Holocaust film Saul's 'struggle to remain human'

14:01 | 14.04.2016
Holocaust film Saul's 'struggle to remain human'

Holocaust film Saul's 'struggle to remain human'

It's rare for a film to win an Oscar, a Golden Globe and the jury prize at Cannes, while at the same time being described by critics as "excoriating", "harrowing" and "unbearable to watch".

What makes Son of Saul's success even more extraordinary, however, is that it's a debut film - the first feature-length movie made by Laszlo Nemes, a 39-year-old Hungarian director.

The foreign language Academy Award-winner is set in Auschwitz-Birkenau concentration camp in Poland in 1944, where Jewish prisoner Saul works as a sonderkommando - someone who incinerates the dead in the crematorium. When he discovers the body of a child he thinks is his son, he risks everything to give the boy a dignified Jewish burial.

With no soundtrack apart from the sounds of the camp - banging doors, the scraping of shovels, the screams of prisoners - Son of Saul also focuses almost entirely on the face and movements of the lead actor, Hungarian poet Geza Rohrig. The background is a blur, although the audience is still aware of the horror unfolding around him.

"I wanted everything to come down to one man's suffering," says Nemes. "It's like making a portrait of someone. I thought if the audience could immerse themselves in one person's experience, then you could capture what it meant to be there on a visceral level. Too often the Holocaust is about the masses; it has lost its face."

This was also Rohrig's first film. He describes its effect on the audience as "a punch to the throat".

"My main task was to separate the feelings of myself as an actor and myself as a man," he says. "I had to avoid all sentiments and feelings, just to give Saul an intensity about him.

"The sonderkommandos had a stay of execution while they performed the work of the camp, but they alone out of all the arrivals at Auschwitz knew for certain that death was coming for them."

Nemes says: "This is about Saul's struggle to remain human when there is no more humanity. That's my question for audiences: is it possible to still have a voice within you, an inner God, in the middle of hell?"

Filmed in just under a month, outside Budapest, Nemes used an agricultural warehouse and points out that "Auschwitz was a factory, it just happened to be a factory of death".

"When people arrived, it just seemed like an ordinary building," he says. "Because of the significance it has in retrospect, people have forgotten that. We wanted to keep the everyday - how very real and very ordinary the horror was."
Nemes developed the script with his co-writer Clara Royer over the past decade, after reading accounts of the sonderkommandos' experiences.

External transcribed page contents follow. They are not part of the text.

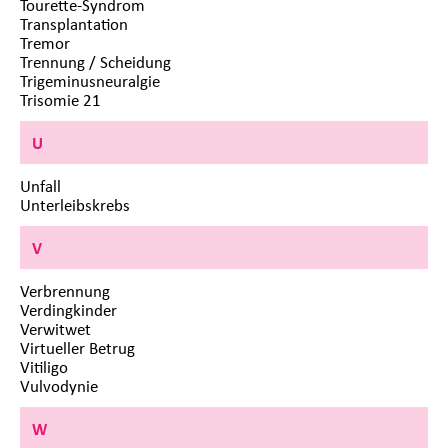
Tourette-Syndrom
Transplantation
Tremor
Trennung / Scheidung
Trigeminusneuralgie
Trisomie 21
U
Unfall
Unterleibskrebs
V
Verbrennung
Verdingkinder
Verwitwet
Virtueller Betrug
Vitiligo
Vulvodynie
W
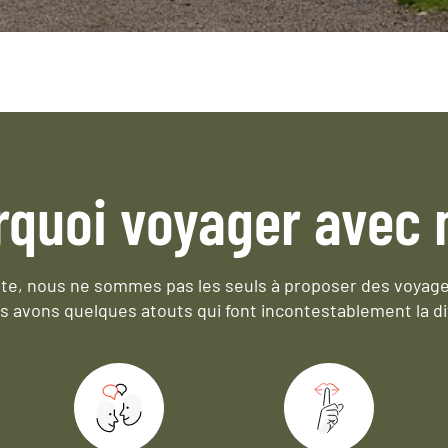
rquoi voyager avec 
e, nous ne sommes pas les seuls à proposer des voyag
s avons quelques atouts qui font incontestablement la di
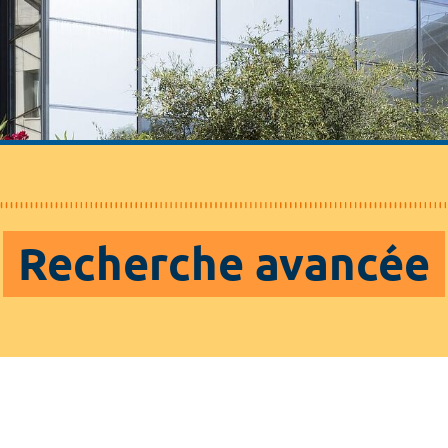
Recherche avancée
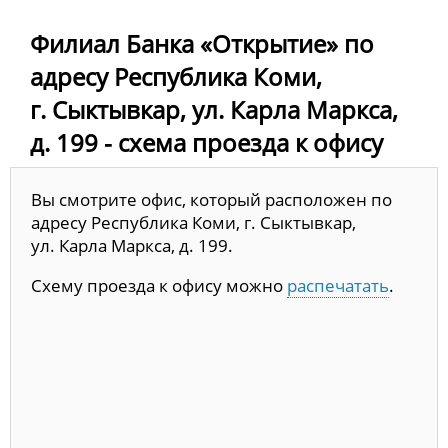
Филиал Банка «Открытие» по
адресу Республика Коми,
г. Сыктывкар, ул. Карла Маркса,
д. 199 - схема проезда к офису
Вы смотрите офис, который расположен по
адресу Республика Коми, г. Сыктывкар,
ул. Карла Маркса, д. 199.
Схему проезда к офису можно
распечатать
.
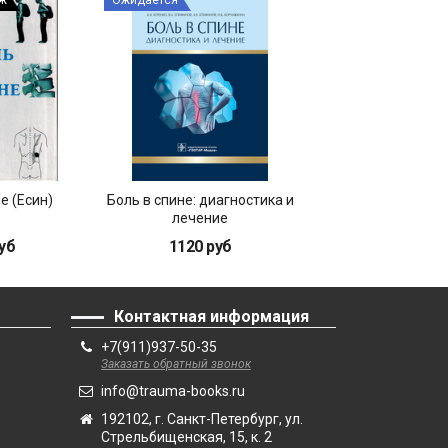
аж
Ожидается
Ожидается
е (Есин)
Боль в спине: диагностика и
Боль в шее, боль 
лечение
Базовые прин
дигностики и те
уб
1120 руб
850 руб
Контактная информация
+7(911)937-50-35
Заказать обратный звонок
info@trauma-books.ru
192102, г. Санкт-Петербург, ул.
Стрельбищенская, 15, к. 2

But his refusal to tone down his vision meant he was turned down for funding in France, where he moved to at the age of 12, and Israel, as well as Germany and Austria. He eventually raised the £1m budget from the Claims Conference, which supports financial restitution for victims of the Nazis, as well as the Hungarian Film Fund.

As well as its international acclaim, Son of Saul has gone on to become Hungary's biggest independent film at the box office, but at the time of release there were media reports of anti-Semitic abuse on social media, calling the film "Jewish propaganda".
The director, who lost his great-grandparents to the Holocaust, among the 400,000 Hungarian Jewish people deported to Auschwitz, says he felt impelled to make the film "for a younger generation who now have the distance of time between us and the reality of what happened".

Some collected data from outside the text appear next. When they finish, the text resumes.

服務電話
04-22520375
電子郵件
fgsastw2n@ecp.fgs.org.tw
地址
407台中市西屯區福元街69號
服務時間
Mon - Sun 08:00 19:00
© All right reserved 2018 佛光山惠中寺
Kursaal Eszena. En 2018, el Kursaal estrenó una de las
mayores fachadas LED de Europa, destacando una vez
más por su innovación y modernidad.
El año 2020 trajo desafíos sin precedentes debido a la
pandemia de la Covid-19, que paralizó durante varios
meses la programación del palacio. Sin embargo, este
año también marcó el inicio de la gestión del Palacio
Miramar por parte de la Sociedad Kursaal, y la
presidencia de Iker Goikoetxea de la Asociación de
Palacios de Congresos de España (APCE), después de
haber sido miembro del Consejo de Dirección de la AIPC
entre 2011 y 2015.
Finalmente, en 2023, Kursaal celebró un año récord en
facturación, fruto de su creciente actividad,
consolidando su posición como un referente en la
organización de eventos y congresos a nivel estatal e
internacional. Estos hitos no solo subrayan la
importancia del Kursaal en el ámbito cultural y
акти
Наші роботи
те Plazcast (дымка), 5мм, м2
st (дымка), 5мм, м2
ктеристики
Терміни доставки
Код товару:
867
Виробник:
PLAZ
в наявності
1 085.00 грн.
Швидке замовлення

"For the film to first be seen in the year of the Charlie Hebdo attacks in Paris, it's a prophetic vision of what happens when people lose tolerance," he says.

"You only have to read the news to know that history did not turn a page after the Nazis - we have to keep telling this story over and over again. I want this generation to consider the evil that still exists within us as humans."

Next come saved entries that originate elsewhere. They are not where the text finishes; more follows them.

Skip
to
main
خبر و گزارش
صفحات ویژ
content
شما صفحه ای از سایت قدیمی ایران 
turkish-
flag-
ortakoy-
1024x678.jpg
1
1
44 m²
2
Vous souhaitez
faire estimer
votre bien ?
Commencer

Many films set around the Holocaust have found box office and critical success, from Steven Spielberg's Schindler's List, to Roberto Benigni's 1997 hit Life Is Beautiful, and 2007's foreign language Oscar winner, The Counterfeiters.

Nemes says he rejects "the Hollywood version" of the concentration camps, but says he understands "that the storyteller often wants to focus on acts of heroism, and the will to survive".

"As humans, we want to hear about people who make it through impossible odds," he says..

"However, the testimonies I read for this film were not those of survivors - they were from people working inside the camps who were just desperate for their reports to get out to the outside world. The rule of these places was death, and survival was often a complete accident."